Graduate Institute of Medical Sciences, Taipei Medical University, Taipei, Taiwan; Department of Dermatology, Taipei Medical University Shuang Ho Hospital, New Taipei City, Taiwan.
Department of Nutrition and Health Sciences, Chang Gung University of Science and Technology, Kweishan, Taoyuan, Taiwan; Research Center for Food and Cosmetic Safety and Research Center for Chinese Herbal Medicine, Chang Gung University of Science and Technology, Kweishan, Taoyuan, Taiwan; Aesthetic Medical Center, Department of Dermatology, Chang Gung Memorial Hospital, Kweishan, Taoyuan, Taiwan.
Int J Pharm. 2019 Jun 10;564:48-58. doi: 10.1016/j.ijpharm.2019.04.043. Epub 2019 Apr 15.
Fractional CO laser treatment has been used in some clinical trials to promote topical drug delivery. Currently, there is no standard for laser settings to achieve a feasible therapy. The cutaneous recovery following laser treatment and its influence on drug absorption have not been well explored. This study evaluated the kinetics of laser-treated skin-barrier restoration and drug permeation in nude mice. The skin recovery and observation of the process were characterized by transdermal water loss (TEWL), erythema measurement, gross appearance, optical microscopy, and scanning electron microscopy (SEM). The skin absorption of a lipophilic small permeant (tretinoin), a hydrophilic small permeant (acyclovir), and a large molecule (fluorescein isothiocyanate dextran 4 kDa, FD4) was examined in vitro using Franz cell. TEWL suggested that the laser-treated skin restored its barrier function at 16 h after irradiation. The fractional laser produced microchannels of about 150 μm in diameter and 25 μm in depth that were surrounded with thermal coagulation. The bright-field imaging indicated that the micropores were progressively closed during the recovery period but had not completely closed even after a 16-h recovery. The laser treatment led to a rapid tretinoin penetration across the skin immediately after irradiation, with a 5-fold enhancement compared to intact skin. This enhancement was gradually reduced following the increase of recovery time. Conversely, the acyclovir and FD4 permeation peaked at 1-2 h post-irradiation. The FD4 flux was even elevated as the recovery time increased. The reasons for this could have been the subsequent inflammation after laser exposure and the deficient tight junction (TJ) barrier. The confocal imaging demonstrated the perpendicular diffusion of rhodamine B and FD4 through microchannels immediately after laser exposure. The lateral diffusion from the microchannels was observed at 2 h post-irradiation. Our results revealed a time-dependent recovery of skin permeation. The time frame for applying the drugs after laser irradiation was dependent upon the permeants and their various physicochemical properties.

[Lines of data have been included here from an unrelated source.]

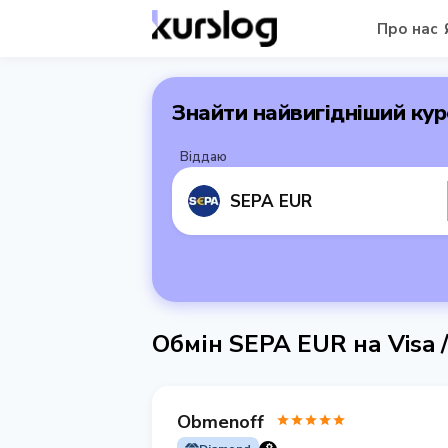
Про нас
Знайти найвигідніший кур
Віддаю
SEPA EUR
Обмін SEPA EUR на Visa 
Obmenoff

分束 CO2 激光治疗已被应用于一些临床试验中,以促进局部药物递送。目前,尚无实现可行治疗的激光设置标准。激光治疗后皮肤屏障的恢复及其对药物吸收的影响尚未得到很好的探索。本研究评估了激光处理皮肤屏障恢复和药物渗透的动力学。通过经皮水分流失(TEWL)、红斑测量、肉眼观察、光学显微镜和扫描电子显微镜(SEM)对皮肤恢复和过程进行了特征描述。采用Franz 细胞体外研究了亲脂性小分子透皮剂(维甲酸)、亲水性小分子透皮剂(阿昔洛韦)和大分子(异硫氰酸荧光素右旋糖酐 4 kDa,FD4)的皮肤吸收。TEWL 表明,激光处理后的皮肤在照射后 16 小时恢复其屏障功能。分束激光产生了约 150 µm 直径和 25 µm 深度的微通道,周围有热凝固。明场成像表明,在恢复期间微孔逐渐关闭,但即使在 16 小时恢复后也未完全关闭。激光处理导致照射后立即迅速穿透皮肤的维甲酸,与完整皮肤相比增强了 5 倍。随着恢复时间的增加,这种增强逐渐降低。相反,阿昔洛韦和 FD4 的渗透在照射后 1-2 小时达到峰值。随着恢复时间的增加,FD4 的通量甚至升高。其原因可能是激光暴露后的后续炎症和紧密连接(TJ)屏障不足。共聚焦成像显示,照射后立即通过微通道垂直扩散罗丹明 B 和 FD4。在照射后 2 小时观察到从微通道的侧向扩散。我们的结果显示皮肤渗透具有时间依赖性恢复。在激光照射后应用药物的时间框架取决于渗透物及其各种物理化学性质。